***** INPUT RECORDS *****
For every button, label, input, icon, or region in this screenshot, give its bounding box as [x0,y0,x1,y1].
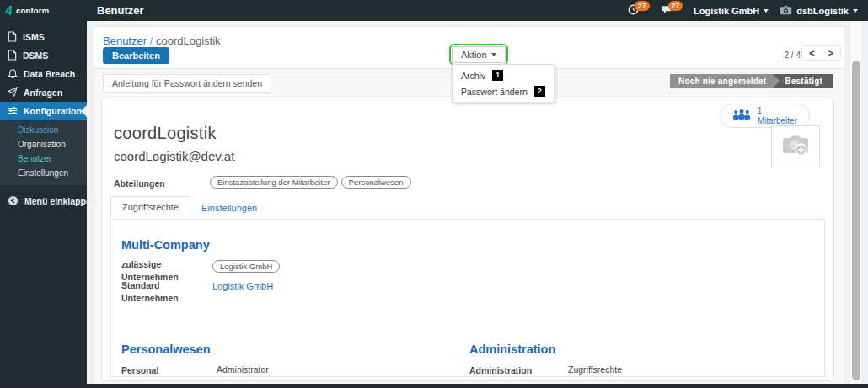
chat-badge: 27 [668,1,683,11]
send-password-instruction-button[interactable]: Anleitung für Passwort ändern senden [103,74,271,93]
photo-upload-placeholder[interactable] [771,125,820,167]
user-card: 1 Mitarbeiter coordLogistik coordLogisti… [101,98,834,381]
document-icon [8,50,17,62]
menu-item-label: Passwort ändern [461,87,528,97]
tab-einstellungen[interactable]: Einstellungen [190,198,268,218]
default-company-label: Standard Unternehmen [121,279,210,304]
chevron-down-icon [764,9,769,13]
window-bottom-edge [0,384,868,388]
status-ribbon: Noch nie angemeldet Bestätigt [670,74,833,88]
sidebar-item-isms[interactable]: ISMS [0,28,87,46]
status-step-never-logged-in: Noch nie angemeldet [670,74,780,88]
sidebar-collapse-label: Menü einklappen [24,196,96,206]
department-chip: Personalwesen [341,176,411,189]
pager-prev-button[interactable]: < [802,46,821,60]
clock-menu[interactable]: 27 [628,3,649,19]
action-dropdown-menu: Archiv 1 Passwort ändern 2 [452,64,555,103]
pager-position: 2 / 4 [785,50,801,60]
sidebar-subitem-benutzer[interactable]: Benutzer [0,151,87,166]
paper-plane-icon [8,87,18,98]
mitarbeiter-count-button[interactable]: 1 Mitarbeiter [720,104,810,128]
clock-badge: 27 [635,1,649,11]
chevron-down-icon [491,53,496,56]
menu-item-label: Archiv [461,71,485,81]
menu-item-passwort-aendern[interactable]: Passwort ändern 2 [453,83,554,99]
personalwesen-title: Personalwesen [121,343,211,356]
allowed-company-chip: Logistik GmbH [212,260,280,273]
administration-value: Zugriffsrechte [568,364,622,375]
breadcrumb-separator: / [150,35,153,47]
sidebar-collapse-menu[interactable]: Menü einklappen [0,192,87,210]
bell-icon [8,68,18,81]
user-dropdown-label: dsbLogistik [796,6,849,16]
tab-zugriffsrechte[interactable]: Zugriffsrechte [110,196,190,218]
tab-content-panel: Multi-Company zulässige Unternehmen Logi… [110,219,825,377]
active-notch [81,105,87,117]
action-dropdown-button[interactable]: Aktion [452,46,506,63]
sidebar-item-konfiguration[interactable]: Konfiguration [0,102,87,120]
konfiguration-submenu: Diskussion Organisation Benutzer Einstel… [0,120,87,185]
sidebar-item-data-breach[interactable]: Data Breach [0,65,87,83]
user-name: coordLogistik [114,124,217,143]
sidebar-item-dsms[interactable]: DSMS [0,46,87,65]
pager: < > [801,45,841,61]
breadcrumb-parent-link[interactable]: Benutzer [103,35,147,47]
sidebar-item-label: DSMS [23,50,48,61]
menu-item-archiv[interactable]: Archiv 1 [453,67,554,83]
card-tabs: Zugriffsrechte Einstellungen [110,196,268,218]
administration-title: Administration [469,343,555,356]
departments-label: Abteilungen [114,178,165,189]
camera-plus-icon [780,131,812,162]
department-chip: Einstazabteilung der Mitarbeiter [210,176,338,189]
header-actions: 27 27 Logistik GmbH dsbLogistik [628,3,868,19]
lower-section: Anleitung für Passwort ändern senden Noc… [93,68,844,384]
logo-text: conform [16,6,49,15]
department-chips: Einstazabteilung der Mitarbeiter Persona… [210,176,411,189]
mitarbeiter-count: 1 [758,106,797,116]
status-step-confirmed: Bestätigt [771,74,833,88]
app-logo[interactable]: 4 conform [0,0,87,21]
administration-label: Administration [469,364,566,377]
chevron-down-icon [853,9,858,13]
edit-button[interactable]: Bearbeiten [103,47,169,64]
avatar-camera-icon [780,5,792,17]
sidebar-item-label: Data Breach [24,69,75,79]
company-dropdown[interactable]: Logistik GmbH [694,6,769,16]
default-company-link[interactable]: Logistik GmbH [212,281,273,291]
sidebar-item-anfragen[interactable]: Anfragen [0,83,87,102]
logo-4-icon: 4 [4,3,13,19]
scrollbar-track[interactable] [849,21,861,388]
main-content: Benutzer / coordLogistik Bearbeiten Akti… [87,21,868,388]
app-window: 4 conform Benutzer 27 27 Logistik GmbH [0,0,868,388]
pager-next-button[interactable]: > [822,46,840,60]
sidebar-item-label: Konfiguration [24,106,82,116]
top-header: 4 conform Benutzer 27 27 Logistik GmbH [0,0,868,21]
user-email: coordLogistik@dev.at [114,149,234,163]
user-dropdown[interactable]: dsbLogistik [780,5,858,17]
sidebar-subitem-organisation[interactable]: Organisation [0,137,87,151]
sidebar-nav: ISMS DSMS Data Breach Anfragen Konfigura… [0,21,87,388]
page-title: Benutzer [97,4,144,17]
people-group-icon [732,109,751,124]
annotation-badge: 2 [534,86,545,97]
multi-company-title: Multi-Company [121,238,210,252]
mitarbeiter-label: Mitarbeiter [758,116,797,126]
circle-arrow-left-icon [8,195,19,208]
personal-label: Personal [121,364,210,377]
breadcrumb: Benutzer / coordLogistik [103,35,221,47]
personal-value: Administrator [217,364,269,375]
messages-menu[interactable]: 27 [661,3,683,19]
sidebar-subitem-einstellungen[interactable]: Einstellungen [0,166,87,180]
sidebar-item-label: ISMS [23,32,45,42]
breadcrumb-current: coordLogistik [156,35,221,47]
action-button-label: Aktion [461,50,487,60]
sidebar-item-label: Anfragen [24,88,62,98]
content-panel: Benutzer / coordLogistik Bearbeiten Akti… [93,27,844,384]
scrollbar-thumb[interactable] [852,61,860,380]
sidebar-subitem-diskussion[interactable]: Diskussion [0,123,87,137]
company-dropdown-label: Logistik GmbH [694,6,759,16]
sliders-icon [8,106,18,117]
annotation-badge: 1 [492,70,503,81]
document-icon [8,31,17,44]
*****
WORK ITEM -
Read the entries and pick out all lines that include the word "Benutzer".

EXERCISE ANSWER -
sidebar-subitem-benutzer[interactable]: Benutzer [0,151,87,166]
konfiguration-submenu: Diskussion Organisation Benutzer Einstel… [0,120,87,185]
breadcrumb-parent-link[interactable]: Benutzer [103,35,147,47]
main-content: Benutzer / coordLogistik Bearbeiten Akti… [87,21,868,388]
app-window: 4 conform Benutzer 27 27 Logistik GmbH [0,0,868,388]
top-header: 4 conform Benutzer 27 27 Logistik GmbH [0,0,868,21]
page-title: Benutzer [97,4,144,17]
breadcrumb: Benutzer / coordLogistik [103,35,221,47]
content-panel: Benutzer / coordLogistik Bearbeiten Akti… [93,27,844,384]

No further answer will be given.